Monday, November 25, 2024

Understanding This Week’s Markets: May 5, 2024

Oil sands producers await TMX price rise

On Wednesday, diluted bitumen began flowing through the expanded Trans Mountain pipeline (even at a brisk pace, it is going to take weeks to succeed in its destination). This gives hope that Canada finally exists Oil sands Manufacturers will have the ability to scale back the discount that a now larger cohort of refiners pay for his or her product. Meanwhile, two of the pipeline’s largest shippers reported first-quarter earnings that suggested a rise in revenue.

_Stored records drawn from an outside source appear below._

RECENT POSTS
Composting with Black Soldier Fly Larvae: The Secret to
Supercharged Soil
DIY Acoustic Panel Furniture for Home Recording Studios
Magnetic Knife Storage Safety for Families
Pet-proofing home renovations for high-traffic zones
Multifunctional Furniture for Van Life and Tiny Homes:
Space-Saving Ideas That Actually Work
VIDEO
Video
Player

Highlights of the oil sands results

Two producers released their financial results this week.

  • Cenovus Energy (CVE/TSX): Earnings per share rose $0.62 (versus $0.54 forecast) on revenue of $13.4 billion.
  • Canadian Natural Resources (CNQ/TSX): Earnings per share of $1.37 (versus $1.48 forecast) on revenue of $8.244 billion.

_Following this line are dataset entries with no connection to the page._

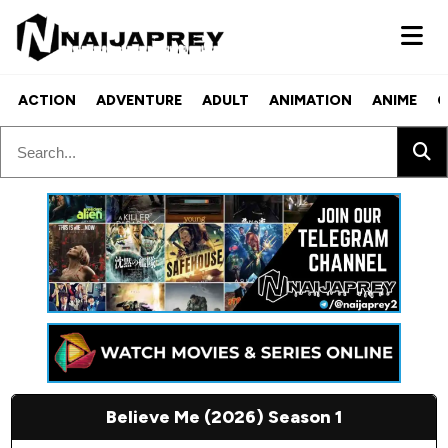
ACTION
ADVENTURE
ADULT
ANIMATION
ANIME
C
Believe Me (2026) Season 1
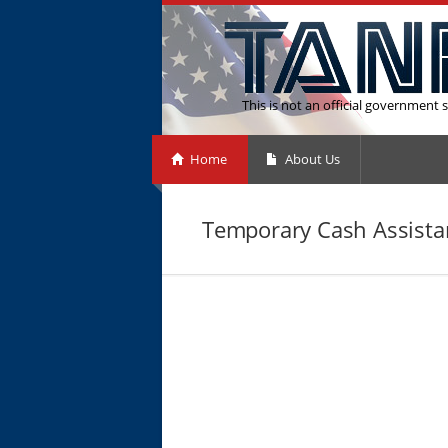
This is not an official government s
Home
About Us
Temporary Cash Assistan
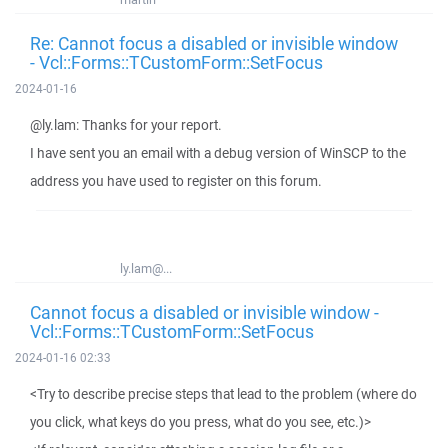
Re: Cannot focus a disabled or invisible window
- Vcl::Forms::TCustomForm::SetFocus
2024-01-16
@ly.lam: Thanks for your report.
I have sent you an email with a debug version of WinSCP to the
address you have used to register on this forum.
ly.lam@...
Cannot focus a disabled or invisible window -
Vcl::Forms::TCustomForm::SetFocus
2024-01-16 02:33
<Try to describe precise steps that lead to the problem (where do
you click, what keys do you press, what do you see, etc.)>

Both Cenovus’ production and earnings surprised positively, and the corporate sweetened the pot even further by increasing its base dividend by 29% and declaring a variable dividend of 13.5 cents per share for this quarter. Production within the quarter exceeded 800,000 barrels of oil equivalent per day. At the identical time, the corporate reduced its total debt barely.

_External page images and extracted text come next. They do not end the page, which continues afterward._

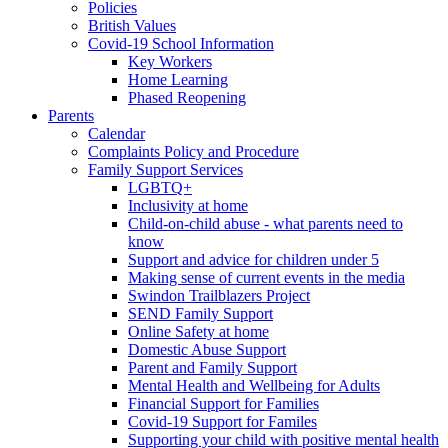
Policies
British Values
Covid-19 School Information
Key Workers
Home Learning
Phased Reopening
Parents
Calendar
Complaints Policy and Procedure
Family Support Services
LGBTQ+
Inclusivity at home
Child-on-child abuse - what parents need to
know
Support and advice for children under 5
Making sense of current events in the media
Swindon Trailblazers Project
SEND Family Support
Online Safety at home
Domestic Abuse Support
Parent and Family Support
Mental Health and Wellbeing for Adults
Financial Support for Families
Covid-19 Support for Familes
Supporting your child with positive mental health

Canadian Natural Resources’ results suffered from lower-than-expected production and realization prices, particularly on the natural gas side. Production was 1.33 million barrels of oil equivalent per day.

Amazon, Apple still great

Two more tech megacorporations reported first-quarter results this week, helping keep the Magnificent 7 train rolling.

US earnings highlights

All amounts in US dollars

  • Amazon (AMZN/NASDAQ): Adjusted earnings per share was $0.98which beat the consensus estimate of 83¢, while revenue of $143.3 billion beat the forecast of $142.6 billion.
  • Apple (AAPL/NASDAQ): Earnings per share collapsed $1.53 (above the estimate of $1.50) on revenue of $90.8 billion (versus expectations of $90.3 billion).

Amazon reported continued strong demand for its web services as corporate customers signed longer-term contracts with larger commitments. Generative artificial intelligence (AI) components increased overall spending, the corporate said. Advertising revenue also saw strong growth, although there are signs that customers have gotten more cautious about retail spending. The stock rose 3% on Wednesday morning following the earnings release.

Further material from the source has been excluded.